Kavramları, nesneleri, imgeleri ve sözcükleri eşleştirip onlardan yola çıkarak yüz deneme yazdınız, o zamanın okuru daha mı istekliydi? Bu bütüncül başarıda okur etkisi var mıydı hiç?
O daha özel bir okurdu ama şimdi mesela yazdığım dergilere bakıyorum, “Arkakapak” dergisinden “Masa” dergisine, “OT” dergisinden “Bavul” dergisine… Hepsinde pek çok alandan, görüşten, meşrepten okurum var. Onlara yazmayı, seslenmeyi seviyorum. Yazmayı seviyorum. Yazmanın kendisi bir yolculuk oldu benim için. Yani yolculuk yazmak oldu, yazmak yolculuk oldu benim için. Bir döngü içerisinde…
Normalde “yazmak hayatınızın neresinde duruyor?” diye soruyorum ama sizde hiç durmuyor.
Durmuyor!(Gülüyor) Yürüyelim arkadaşlar diyoruz ya öyle..
Öyleyse son olarak şunu sorayım, şimdilerde sevdiğiniz bir dergi gelse ve yüz sayılık bir deneme planı yapalım, dese 96’daki o heyecanı duyup tekrar planlama yaparak yazar mısınız?

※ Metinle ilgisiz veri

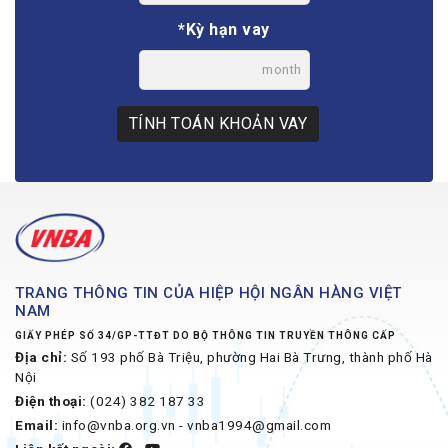
*Kỳ hạn vay
month
TÍNH TOÁN KHOẢN VAY
TRANG THÔNG TIN CỦA HIỆP HỘI NGÂN HÀNG VIỆT
NAM
GIẤY PHÉP SỐ 34/GP-TTĐT DO BỘ THÔNG TIN TRUYỀN THÔNG CẤP
Địa chỉ:
Số 193 phố Bà Triệu, phường Hai Bà Trưng, thành phố Hà
Nội
Điện thoại:
(024) 382 187 33
Email:
info@vnba.org.vn - vnba1994@gmail.com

Biraz tuhaf bir şey benimkisi. Ayda otuz yazı yazıyorum ama bir dergi çıkıyor, “şu dergiye şöyle bir şey mi yazsam” diye göz koyuyorum resmen. Geçenlerde 100 tane sözcüğü birer sayfa yazayım diye düşündüm. Ben bunu düşünüp dedikten bir -iki ay sonra yaparım. Mesela derebeyi sözcüğü, ipucu sözcüğü, canevi sözcüğü baktığın zaman çok güzel sözcükler. Bunlar için birer sayfa yazayım, bir sözcük kitabım olsun diyorum. Onun için teklif gelse tabii ki kabul ederim.